## Instructions for the task
Print nothing beyond the line with "reflected in the special welcome in": every line from the beginning of the data up to it, that line included, and no pictures.

*** Extracted data ***

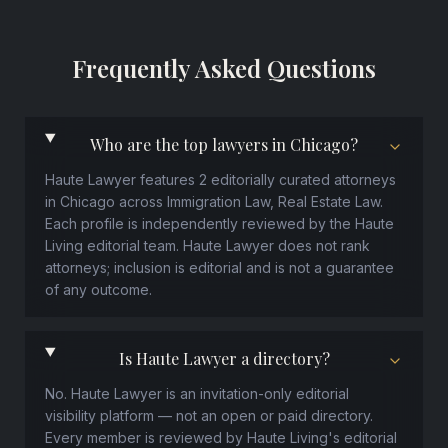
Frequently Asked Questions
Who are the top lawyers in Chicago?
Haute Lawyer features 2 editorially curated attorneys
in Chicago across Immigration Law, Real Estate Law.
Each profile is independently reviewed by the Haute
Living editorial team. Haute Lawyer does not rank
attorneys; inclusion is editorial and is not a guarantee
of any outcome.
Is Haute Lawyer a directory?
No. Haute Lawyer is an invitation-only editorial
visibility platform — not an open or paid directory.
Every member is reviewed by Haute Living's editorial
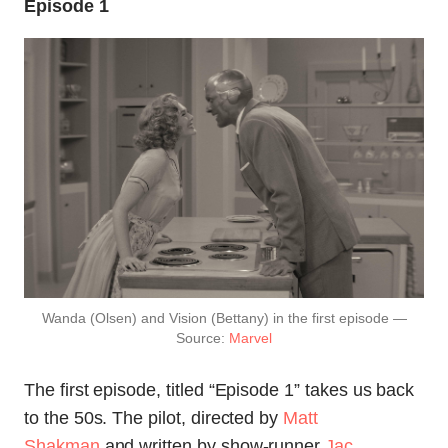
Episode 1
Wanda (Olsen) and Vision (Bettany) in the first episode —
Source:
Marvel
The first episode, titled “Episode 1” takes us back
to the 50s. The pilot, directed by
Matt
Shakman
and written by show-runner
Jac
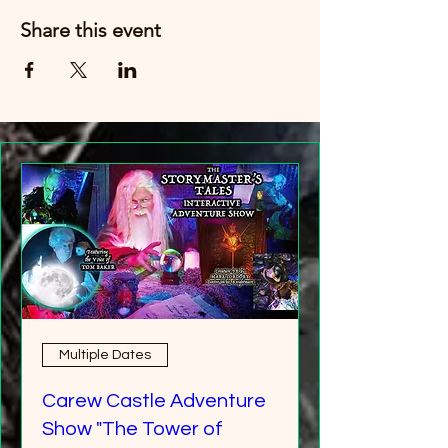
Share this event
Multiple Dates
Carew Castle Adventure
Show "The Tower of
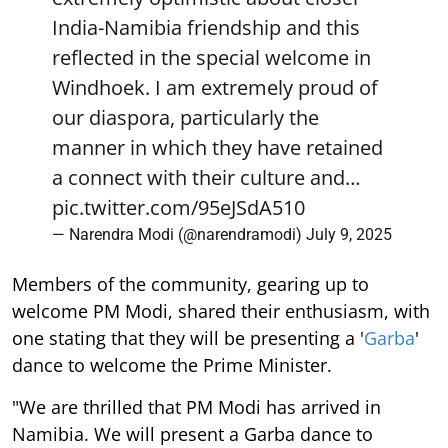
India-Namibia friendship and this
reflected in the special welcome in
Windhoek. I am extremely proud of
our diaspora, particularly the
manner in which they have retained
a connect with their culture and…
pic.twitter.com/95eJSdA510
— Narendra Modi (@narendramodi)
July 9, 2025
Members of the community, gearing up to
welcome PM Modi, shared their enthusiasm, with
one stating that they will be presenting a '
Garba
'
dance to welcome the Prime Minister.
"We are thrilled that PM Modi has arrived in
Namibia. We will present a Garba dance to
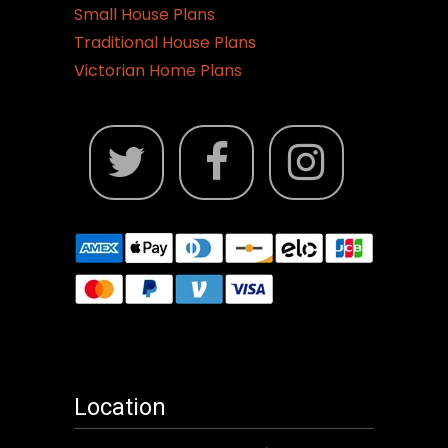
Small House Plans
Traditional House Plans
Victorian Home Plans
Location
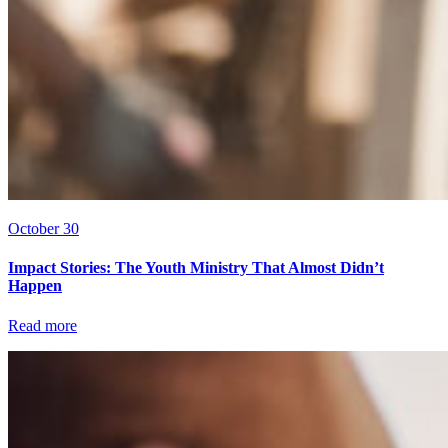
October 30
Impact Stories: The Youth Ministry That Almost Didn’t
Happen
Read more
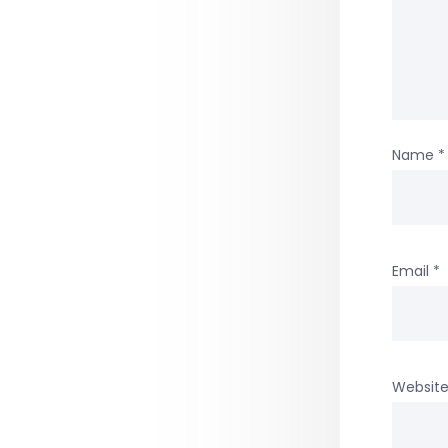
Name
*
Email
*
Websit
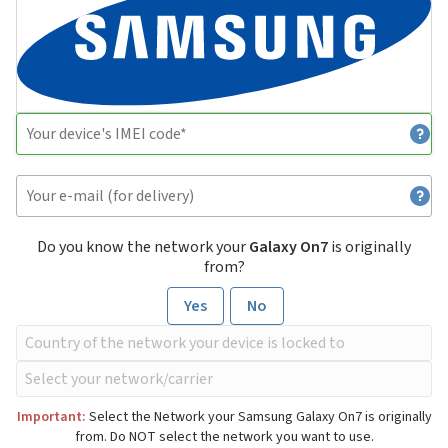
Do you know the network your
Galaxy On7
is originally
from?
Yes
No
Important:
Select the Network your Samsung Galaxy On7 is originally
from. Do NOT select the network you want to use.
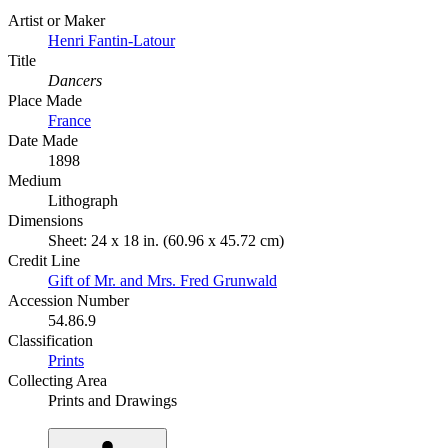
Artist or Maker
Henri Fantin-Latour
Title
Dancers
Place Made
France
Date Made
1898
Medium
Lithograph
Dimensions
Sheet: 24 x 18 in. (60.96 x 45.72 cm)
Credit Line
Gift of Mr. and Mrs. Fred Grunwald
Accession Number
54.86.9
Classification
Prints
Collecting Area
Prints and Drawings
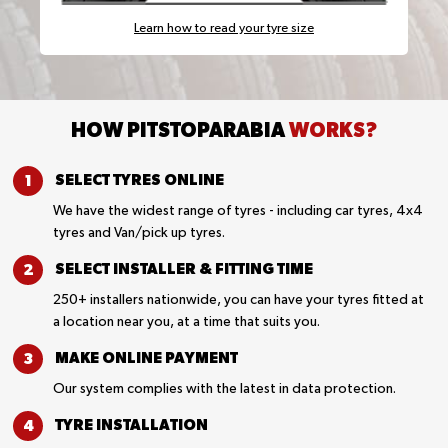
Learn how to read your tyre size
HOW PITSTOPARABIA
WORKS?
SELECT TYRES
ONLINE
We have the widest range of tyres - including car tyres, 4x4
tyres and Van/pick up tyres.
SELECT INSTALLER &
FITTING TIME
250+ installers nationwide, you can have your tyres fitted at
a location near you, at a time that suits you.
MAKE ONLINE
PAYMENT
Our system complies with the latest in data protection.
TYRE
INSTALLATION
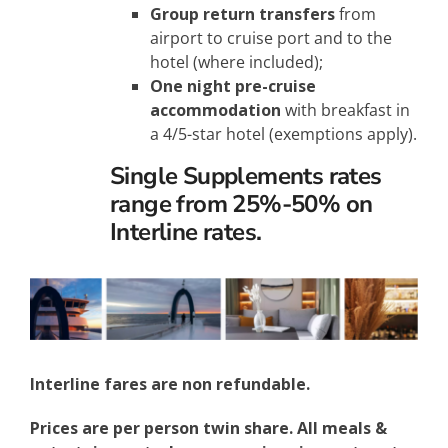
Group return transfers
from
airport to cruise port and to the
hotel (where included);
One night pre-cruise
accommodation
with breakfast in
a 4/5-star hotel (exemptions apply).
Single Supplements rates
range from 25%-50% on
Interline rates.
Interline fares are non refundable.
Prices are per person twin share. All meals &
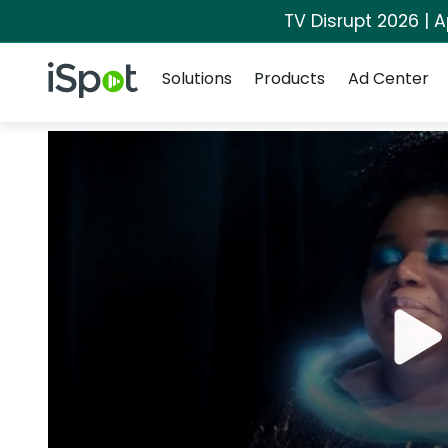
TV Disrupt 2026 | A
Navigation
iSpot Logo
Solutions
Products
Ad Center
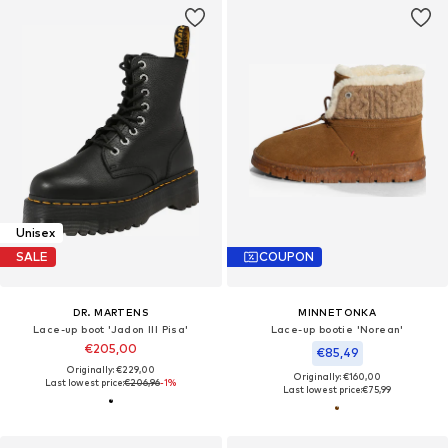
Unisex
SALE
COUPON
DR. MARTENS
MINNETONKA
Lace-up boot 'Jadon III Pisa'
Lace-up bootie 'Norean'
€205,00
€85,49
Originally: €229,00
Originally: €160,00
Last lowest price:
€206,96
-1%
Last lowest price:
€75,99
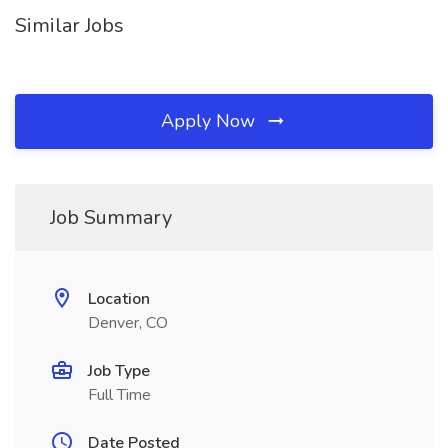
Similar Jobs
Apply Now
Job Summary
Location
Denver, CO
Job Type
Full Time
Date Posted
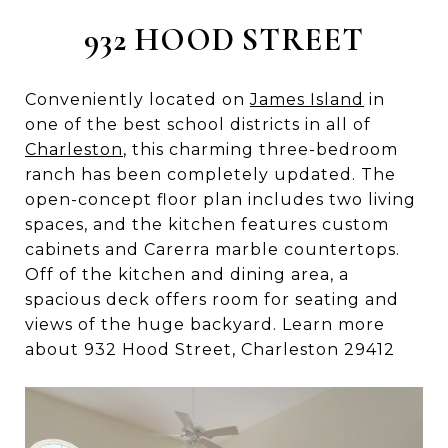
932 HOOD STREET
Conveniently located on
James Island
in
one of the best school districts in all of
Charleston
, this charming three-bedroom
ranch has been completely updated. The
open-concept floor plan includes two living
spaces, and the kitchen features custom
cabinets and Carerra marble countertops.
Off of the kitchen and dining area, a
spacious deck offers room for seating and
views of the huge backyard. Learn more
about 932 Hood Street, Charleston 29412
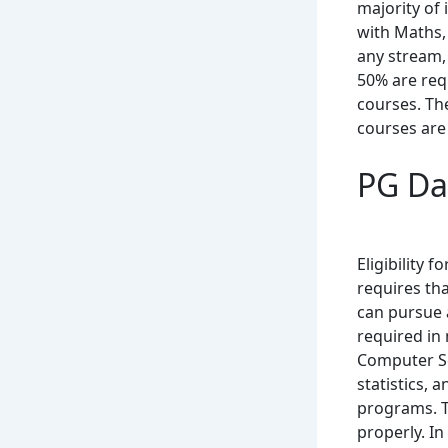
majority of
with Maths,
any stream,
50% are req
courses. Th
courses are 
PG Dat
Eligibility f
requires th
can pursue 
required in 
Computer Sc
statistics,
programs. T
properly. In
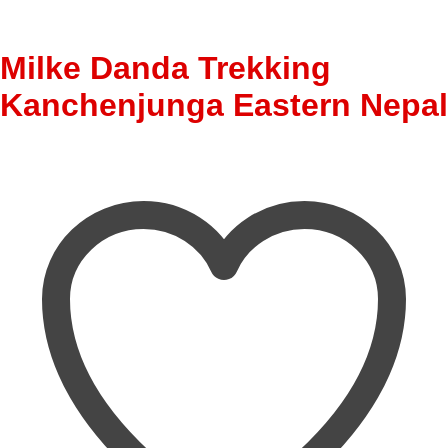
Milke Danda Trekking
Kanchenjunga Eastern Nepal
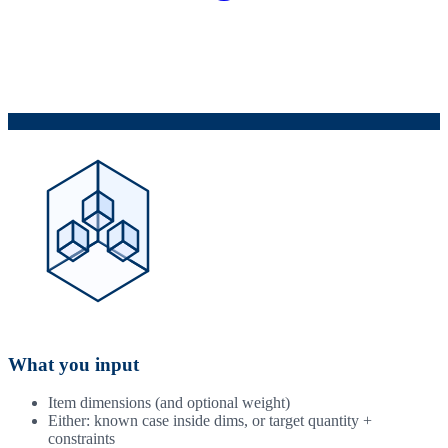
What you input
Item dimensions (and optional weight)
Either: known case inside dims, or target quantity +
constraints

*** End of Extracted data ***

## Result
Frequently Asked Questions
Who are the top lawyers in Chicago?
Haute Lawyer features 2 editorially curated attorneys
in Chicago across Immigration Law, Real Estate Law.
Each profile is independently reviewed by the Haute
Living editorial team. Haute Lawyer does not rank
attorneys; inclusion is editorial and is not a guarantee
of any outcome.
Is Haute Lawyer a directory?
No. Haute Lawyer is an invitation-only editorial
visibility platform — not an open or paid directory.
Every member is reviewed by Haute Living's editorial
Episode 1
Wanda (Olsen) and Vision (Bettany) in the first episode —
Source:
Marvel
The first episode, titled “Episode 1” takes us back
to the 50s. The pilot, directed by
Matt
Shakman
and written by show-runner
Jac
Share this event
Multiple Dates
Carew Castle Adventure
Show "The Tower of
India-Namibia friendship and this
reflected in the special welcome in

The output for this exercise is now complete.